What to work on:
If an entry includes an image, drop the image and copy the rest verbatim.
Start of Block
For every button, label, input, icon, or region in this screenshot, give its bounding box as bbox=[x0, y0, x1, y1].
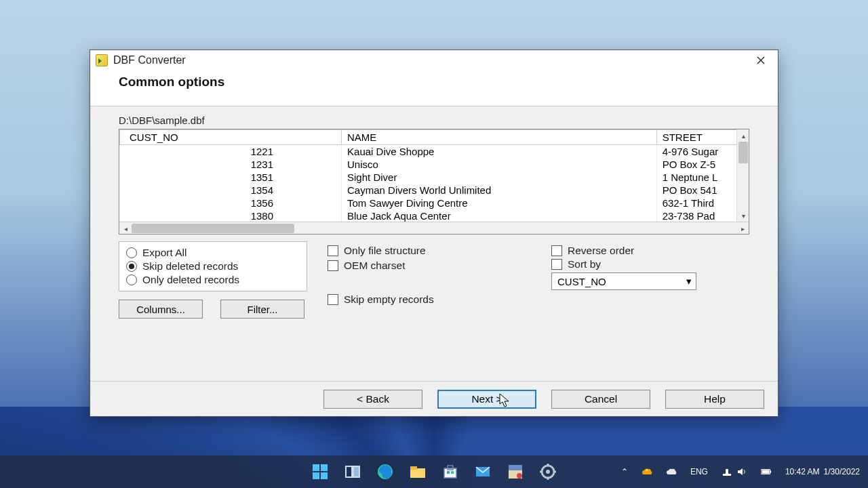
table-row[interactable]: 1354Cayman Divers World UnlimitedPO Box … bbox=[120, 184, 749, 197]
checkbox-only-structure[interactable]: Only file structure bbox=[328, 244, 531, 258]
checkbox-reverse-order[interactable]: Reverse order bbox=[551, 244, 707, 258]
volume-icon bbox=[736, 466, 747, 477]
file-path-label: D:\DBF\sample.dbf bbox=[119, 115, 749, 126]
svg-rect-7 bbox=[410, 468, 425, 478]
columns-button[interactable]: Columns... bbox=[119, 300, 203, 319]
radio-icon bbox=[126, 261, 137, 272]
task-view-button[interactable] bbox=[338, 458, 367, 485]
checkbox-skip-empty[interactable]: Skip empty records bbox=[328, 293, 531, 306]
table-row[interactable]: 1380Blue Jack Aqua Center23-738 Pad bbox=[120, 209, 749, 222]
svg-rect-15 bbox=[509, 465, 522, 470]
cancel-button[interactable]: Cancel bbox=[551, 390, 650, 409]
checkbox-label: OEM charset bbox=[344, 260, 405, 272]
cell-name: Kauai Dive Shoppe bbox=[342, 145, 657, 159]
svg-rect-8 bbox=[410, 466, 417, 470]
column-header-name[interactable]: NAME bbox=[342, 130, 657, 145]
checkbox-icon bbox=[328, 294, 338, 305]
onedrive-icon[interactable] bbox=[639, 465, 655, 479]
chevron-down-icon: ▾ bbox=[686, 275, 692, 287]
checkbox-sort-by[interactable]: Sort by bbox=[551, 258, 707, 271]
app-icon-1[interactable] bbox=[501, 458, 530, 485]
checkbox-oem-charset[interactable]: OEM charset bbox=[328, 259, 531, 272]
scroll-thumb-vertical[interactable] bbox=[738, 142, 748, 163]
clock-time: 10:42 AM bbox=[785, 467, 820, 476]
cell-custno: 1354 bbox=[120, 184, 342, 197]
battery-icon[interactable] bbox=[758, 465, 774, 479]
svg-point-18 bbox=[546, 470, 550, 474]
radio-only-deleted[interactable]: Only deleted records bbox=[126, 273, 297, 287]
cloud-icon[interactable] bbox=[663, 465, 679, 479]
table-row[interactable]: 1351Sight Diver1 Neptune L bbox=[120, 171, 749, 184]
scroll-right-button[interactable]: ▸ bbox=[736, 222, 749, 235]
table-row[interactable]: 1356Tom Sawyer Diving Centre632-1 Third bbox=[120, 197, 749, 209]
scroll-thumb-horizontal[interactable] bbox=[132, 224, 294, 233]
scroll-down-button[interactable]: ▾ bbox=[737, 209, 749, 222]
sort-by-dropdown[interactable]: CUST_NO ▾ bbox=[551, 272, 696, 290]
dropdown-value: CUST_NO bbox=[557, 276, 606, 287]
cell-custno: 1231 bbox=[120, 158, 342, 171]
scroll-up-button[interactable]: ▴ bbox=[737, 129, 749, 142]
table-row[interactable]: 1231UniscoPO Box Z-5 bbox=[120, 158, 749, 171]
clock-date: 1/30/2022 bbox=[824, 467, 860, 476]
store-icon[interactable] bbox=[436, 458, 465, 485]
checkbox-icon bbox=[328, 260, 338, 271]
radio-label: Export All bbox=[142, 247, 186, 259]
radio-label: Skip deleted records bbox=[142, 260, 238, 272]
wizard-footer: < Back Next > Cancel Help bbox=[90, 381, 778, 416]
cell-custno: 1221 bbox=[120, 145, 342, 159]
filter-button[interactable]: Filter... bbox=[220, 300, 304, 319]
file-explorer-icon[interactable] bbox=[403, 458, 432, 485]
dbf-converter-dialog: DBF Converter Common options D:\DBF\samp… bbox=[90, 49, 778, 417]
cell-street: 632-1 Third bbox=[656, 197, 748, 209]
svg-rect-1 bbox=[321, 464, 328, 471]
data-grid[interactable]: CUST_NO NAME STREET 1221Kauai Dive Shopp… bbox=[119, 129, 749, 235]
clock[interactable]: 10:42 AM 1/30/2022 bbox=[783, 466, 863, 478]
radio-icon bbox=[126, 274, 137, 285]
vertical-scrollbar[interactable]: ▴ ▾ bbox=[736, 129, 749, 222]
mail-icon[interactable] bbox=[469, 458, 497, 485]
start-button[interactable] bbox=[306, 458, 334, 485]
back-button[interactable]: < Back bbox=[323, 390, 422, 409]
checkbox-label: Only file structure bbox=[344, 245, 426, 257]
svg-rect-3 bbox=[321, 472, 328, 479]
language-indicator[interactable]: ENG bbox=[688, 466, 711, 478]
svg-rect-4 bbox=[346, 466, 352, 477]
svg-rect-23 bbox=[723, 474, 731, 476]
close-icon bbox=[756, 56, 766, 65]
svg-rect-24 bbox=[726, 469, 728, 474]
edge-icon[interactable] bbox=[371, 458, 399, 485]
taskbar-pinned-apps bbox=[306, 458, 562, 485]
scroll-left-button[interactable]: ◂ bbox=[119, 222, 132, 235]
cell-street: 23-738 Pad bbox=[656, 209, 748, 222]
column-header-custno[interactable]: CUST_NO bbox=[120, 130, 342, 145]
column-header-street[interactable]: STREET bbox=[656, 130, 748, 145]
cell-street: PO Box 541 bbox=[656, 184, 748, 197]
svg-rect-5 bbox=[353, 466, 359, 477]
cell-name: Unisco bbox=[342, 158, 657, 171]
wifi-icon bbox=[722, 466, 732, 477]
checkbox-label: Reverse order bbox=[568, 245, 634, 257]
cell-custno: 1380 bbox=[120, 209, 342, 222]
svg-rect-26 bbox=[770, 470, 771, 473]
checkbox-icon bbox=[328, 245, 338, 256]
svg-rect-2 bbox=[313, 472, 319, 479]
cell-street: 4-976 Sugar bbox=[656, 145, 748, 159]
taskbar: ⌃ ENG 10:42 AM 1/30/2022 bbox=[0, 455, 868, 488]
radio-skip-deleted[interactable]: Skip deleted records bbox=[126, 260, 297, 273]
svg-point-16 bbox=[517, 473, 522, 479]
settings-icon[interactable] bbox=[534, 458, 562, 485]
network-volume-tray[interactable] bbox=[719, 465, 750, 479]
checkbox-label: Sort by bbox=[568, 258, 601, 270]
help-button[interactable]: Help bbox=[665, 390, 764, 409]
cell-name: Blue Jack Aqua Center bbox=[342, 209, 657, 222]
horizontal-scrollbar[interactable]: ◂ ▸ bbox=[119, 222, 749, 234]
tray-overflow-button[interactable]: ⌃ bbox=[618, 466, 631, 478]
next-button[interactable]: Next > bbox=[437, 390, 536, 409]
wizard-header: Common options bbox=[90, 70, 778, 106]
export-mode-group: Export All Skip deleted records Only del… bbox=[119, 241, 307, 291]
radio-export-all[interactable]: Export All bbox=[126, 246, 297, 260]
window-title: DBF Converter bbox=[113, 54, 747, 66]
table-row[interactable]: 1221Kauai Dive Shoppe4-976 Sugar bbox=[120, 145, 749, 159]
close-button[interactable] bbox=[747, 52, 775, 69]
svg-rect-11 bbox=[447, 471, 450, 474]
End of Block
Result of the exercise:
For every button, label, input, icon, or region in this screenshot, give its bounding box as bbox=[x0, y0, x1, y1].
table-row[interactable]: 1354Cayman Divers World UnlimitedPO Box … bbox=[120, 184, 749, 197]
checkbox-only-structure[interactable]: Only file structure bbox=[328, 244, 531, 258]
checkbox-reverse-order[interactable]: Reverse order bbox=[551, 244, 707, 258]
volume-icon bbox=[736, 466, 747, 477]
file-path-label: D:\DBF\sample.dbf bbox=[119, 115, 749, 126]
svg-rect-7 bbox=[410, 468, 425, 478]
columns-button[interactable]: Columns... bbox=[119, 300, 203, 319]
radio-icon bbox=[126, 261, 137, 272]
task-view-button[interactable] bbox=[338, 458, 367, 485]
checkbox-skip-empty[interactable]: Skip empty records bbox=[328, 293, 531, 306]
table-row[interactable]: 1380Blue Jack Aqua Center23-738 Pad bbox=[120, 209, 749, 222]
svg-rect-15 bbox=[509, 465, 522, 470]
cancel-button[interactable]: Cancel bbox=[551, 390, 650, 409]
checkbox-label: OEM charset bbox=[344, 260, 405, 272]
cell-name: Kauai Dive Shoppe bbox=[342, 145, 657, 159]
svg-rect-8 bbox=[410, 466, 417, 470]
column-header-name[interactable]: NAME bbox=[342, 130, 657, 145]
checkbox-icon bbox=[328, 294, 338, 305]
onedrive-icon[interactable] bbox=[639, 465, 655, 479]
chevron-down-icon: ▾ bbox=[686, 275, 692, 287]
checkbox-sort-by[interactable]: Sort by bbox=[551, 258, 707, 271]
app-icon-1[interactable] bbox=[501, 458, 530, 485]
checkbox-oem-charset[interactable]: OEM charset bbox=[328, 259, 531, 272]
scroll-thumb-vertical[interactable] bbox=[738, 142, 748, 163]
clock-time: 10:42 AM bbox=[785, 467, 820, 476]
cell-custno: 1354 bbox=[120, 184, 342, 197]
battery-icon[interactable] bbox=[758, 465, 774, 479]
svg-point-18 bbox=[546, 470, 550, 474]
radio-only-deleted[interactable]: Only deleted records bbox=[126, 273, 297, 287]
cloud-icon[interactable] bbox=[663, 465, 679, 479]
table-row[interactable]: 1351Sight Diver1 Neptune L bbox=[120, 171, 749, 184]
scroll-right-button[interactable]: ▸ bbox=[736, 222, 749, 235]
table-row[interactable]: 1356Tom Sawyer Diving Centre632-1 Third bbox=[120, 197, 749, 209]
scroll-thumb-horizontal[interactable] bbox=[132, 224, 294, 233]
scroll-down-button[interactable]: ▾ bbox=[737, 209, 749, 222]
sort-by-dropdown[interactable]: CUST_NO ▾ bbox=[551, 272, 696, 290]
dropdown-value: CUST_NO bbox=[557, 276, 606, 287]
cell-custno: 1231 bbox=[120, 158, 342, 171]
scroll-up-button[interactable]: ▴ bbox=[737, 129, 749, 142]
table-row[interactable]: 1231UniscoPO Box Z-5 bbox=[120, 158, 749, 171]
clock-date: 1/30/2022 bbox=[824, 467, 860, 476]
store-icon[interactable] bbox=[436, 458, 465, 485]
checkbox-icon bbox=[328, 260, 338, 271]
radio-label: Export All bbox=[142, 247, 186, 259]
radio-label: Skip deleted records bbox=[142, 260, 238, 272]
wizard-footer: < Back Next > Cancel Help bbox=[90, 381, 778, 416]
cell-custno: 1221 bbox=[120, 145, 342, 159]
filter-button[interactable]: Filter... bbox=[220, 300, 304, 319]
file-explorer-icon[interactable] bbox=[403, 458, 432, 485]
dbf-converter-dialog: DBF Converter Common options D:\DBF\samp… bbox=[90, 49, 778, 417]
cell-street: 632-1 Third bbox=[656, 197, 748, 209]
svg-rect-1 bbox=[321, 464, 328, 471]
data-grid[interactable]: CUST_NO NAME STREET 1221Kauai Dive Shopp… bbox=[119, 129, 749, 235]
clock[interactable]: 10:42 AM 1/30/2022 bbox=[783, 466, 863, 478]
radio-icon bbox=[126, 274, 137, 285]
vertical-scrollbar[interactable]: ▴ ▾ bbox=[736, 129, 749, 222]
mail-icon[interactable] bbox=[469, 458, 497, 485]
start-button[interactable] bbox=[306, 458, 334, 485]
back-button[interactable]: < Back bbox=[323, 390, 422, 409]
checkbox-label: Only file structure bbox=[344, 245, 426, 257]
svg-rect-3 bbox=[321, 472, 328, 479]
language-indicator[interactable]: ENG bbox=[688, 466, 711, 478]
svg-rect-4 bbox=[346, 466, 352, 477]
svg-rect-23 bbox=[723, 474, 731, 476]
close-icon bbox=[756, 56, 766, 65]
svg-rect-24 bbox=[726, 469, 728, 474]
edge-icon[interactable] bbox=[371, 458, 399, 485]
taskbar-pinned-apps bbox=[306, 458, 562, 485]
scroll-left-button[interactable]: ◂ bbox=[119, 222, 132, 235]
cell-street: 23-738 Pad bbox=[656, 209, 748, 222]
column-header-custno[interactable]: CUST_NO bbox=[120, 130, 342, 145]
column-header-street[interactable]: STREET bbox=[656, 130, 748, 145]
cell-street: PO Box 541 bbox=[656, 184, 748, 197]
svg-rect-5 bbox=[353, 466, 359, 477]
cell-name: Unisco bbox=[342, 158, 657, 171]
wifi-icon bbox=[722, 466, 732, 477]
checkbox-label: Reverse order bbox=[568, 245, 634, 257]
cell-custno: 1380 bbox=[120, 209, 342, 222]
svg-rect-26 bbox=[770, 470, 771, 473]
checkbox-icon bbox=[328, 245, 338, 256]
svg-rect-2 bbox=[313, 472, 319, 479]
cell-street: 4-976 Sugar bbox=[656, 145, 748, 159]
taskbar: ⌃ ENG 10:42 AM 1/30/2022 bbox=[0, 455, 868, 488]
radio-skip-deleted[interactable]: Skip deleted records bbox=[126, 260, 297, 273]
svg-point-16 bbox=[517, 473, 522, 479]
settings-icon[interactable] bbox=[534, 458, 562, 485]
network-volume-tray[interactable] bbox=[719, 465, 750, 479]
checkbox-label: Sort by bbox=[568, 258, 601, 270]
help-button[interactable]: Help bbox=[665, 390, 764, 409]
cell-name: Blue Jack Aqua Center bbox=[342, 209, 657, 222]
horizontal-scrollbar[interactable]: ◂ ▸ bbox=[119, 222, 749, 234]
tray-overflow-button[interactable]: ⌃ bbox=[618, 466, 631, 478]
next-button[interactable]: Next > bbox=[437, 390, 536, 409]
wizard-header: Common options bbox=[90, 70, 778, 106]
export-mode-group: Export All Skip deleted records Only del… bbox=[119, 241, 307, 291]
radio-export-all[interactable]: Export All bbox=[126, 246, 297, 260]
window-title: DBF Converter bbox=[113, 54, 747, 66]
table-row[interactable]: 1221Kauai Dive Shoppe4-976 Sugar bbox=[120, 145, 749, 159]
close-button[interactable] bbox=[747, 52, 775, 69]
svg-rect-11 bbox=[447, 471, 450, 474]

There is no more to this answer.